- **Task requirements**
Lift out each line of the data that holds "electric".

- **Data to examine**
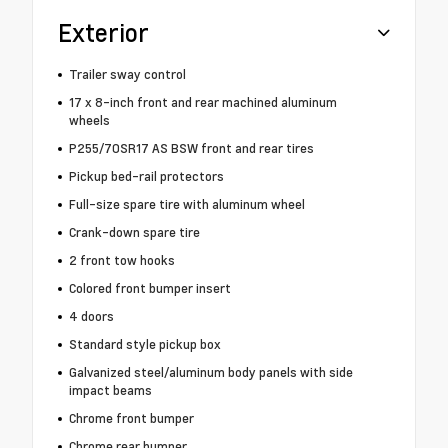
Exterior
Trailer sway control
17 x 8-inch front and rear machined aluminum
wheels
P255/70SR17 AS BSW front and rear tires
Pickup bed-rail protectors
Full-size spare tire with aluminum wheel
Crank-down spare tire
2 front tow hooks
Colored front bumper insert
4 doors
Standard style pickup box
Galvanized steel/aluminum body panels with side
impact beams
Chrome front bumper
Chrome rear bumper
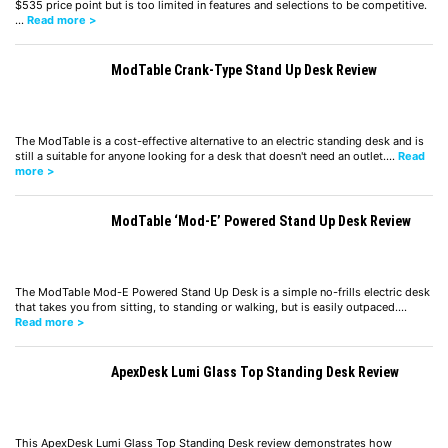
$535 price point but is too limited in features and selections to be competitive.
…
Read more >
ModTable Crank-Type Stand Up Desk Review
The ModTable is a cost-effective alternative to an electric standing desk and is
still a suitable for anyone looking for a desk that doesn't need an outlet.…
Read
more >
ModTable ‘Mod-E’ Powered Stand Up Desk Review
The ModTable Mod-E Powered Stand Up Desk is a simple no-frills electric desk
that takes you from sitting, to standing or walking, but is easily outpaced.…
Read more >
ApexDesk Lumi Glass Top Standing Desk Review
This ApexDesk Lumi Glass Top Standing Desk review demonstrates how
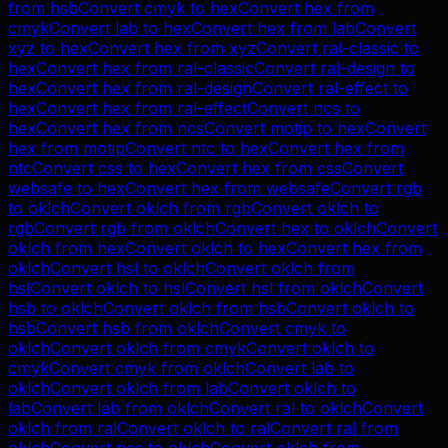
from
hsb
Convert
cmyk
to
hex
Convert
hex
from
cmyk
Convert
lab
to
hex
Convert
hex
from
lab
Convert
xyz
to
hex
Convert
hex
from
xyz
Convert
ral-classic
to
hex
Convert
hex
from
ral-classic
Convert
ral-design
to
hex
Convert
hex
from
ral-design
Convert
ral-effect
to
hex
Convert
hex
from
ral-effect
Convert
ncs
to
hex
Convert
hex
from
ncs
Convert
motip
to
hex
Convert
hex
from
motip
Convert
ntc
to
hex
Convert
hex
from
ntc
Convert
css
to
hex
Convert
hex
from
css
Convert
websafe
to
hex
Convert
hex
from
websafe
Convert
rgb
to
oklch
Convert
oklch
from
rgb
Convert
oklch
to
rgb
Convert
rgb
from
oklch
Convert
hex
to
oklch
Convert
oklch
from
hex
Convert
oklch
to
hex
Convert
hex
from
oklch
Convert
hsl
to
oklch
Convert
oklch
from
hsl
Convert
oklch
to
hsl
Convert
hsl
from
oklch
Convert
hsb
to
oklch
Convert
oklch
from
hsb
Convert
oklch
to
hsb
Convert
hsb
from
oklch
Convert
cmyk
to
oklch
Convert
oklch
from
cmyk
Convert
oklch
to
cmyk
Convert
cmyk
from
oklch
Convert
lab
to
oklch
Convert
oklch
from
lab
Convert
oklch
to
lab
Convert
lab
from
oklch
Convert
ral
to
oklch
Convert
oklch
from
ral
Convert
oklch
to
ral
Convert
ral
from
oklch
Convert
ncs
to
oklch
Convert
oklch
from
==
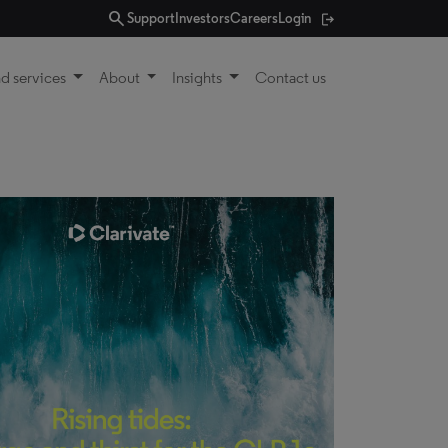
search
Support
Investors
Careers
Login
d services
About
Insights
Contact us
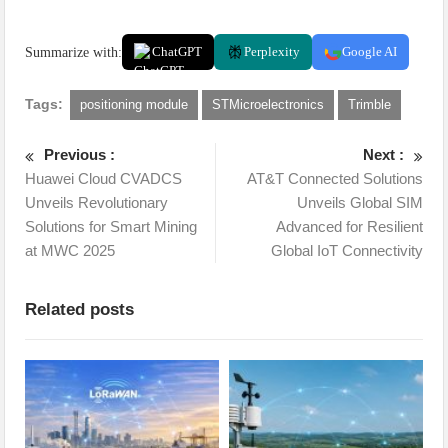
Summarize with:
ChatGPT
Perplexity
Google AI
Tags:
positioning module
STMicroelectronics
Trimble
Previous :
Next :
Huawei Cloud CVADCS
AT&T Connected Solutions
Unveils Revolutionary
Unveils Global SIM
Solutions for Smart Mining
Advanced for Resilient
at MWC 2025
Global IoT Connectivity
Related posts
--
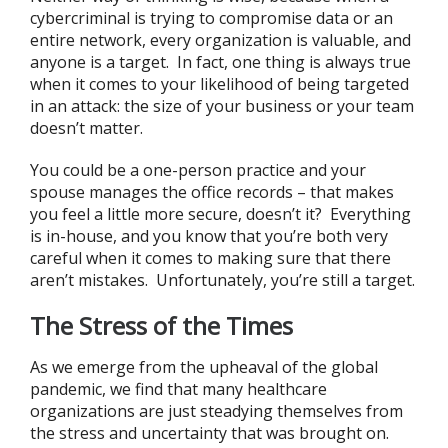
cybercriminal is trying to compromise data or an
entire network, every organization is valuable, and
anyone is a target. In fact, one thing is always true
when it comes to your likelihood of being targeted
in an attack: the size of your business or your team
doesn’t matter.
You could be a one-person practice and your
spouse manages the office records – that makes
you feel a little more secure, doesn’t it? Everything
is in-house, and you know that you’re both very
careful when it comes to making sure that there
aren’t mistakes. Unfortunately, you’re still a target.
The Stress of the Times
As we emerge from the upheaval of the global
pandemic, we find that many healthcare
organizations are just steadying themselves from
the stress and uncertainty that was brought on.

- **Expected output**
The ModTable is a cost-effective alternative to an electric standing desk and is
The ModTable Mod-E Powered Stand Up Desk is a simple no-frills electric desk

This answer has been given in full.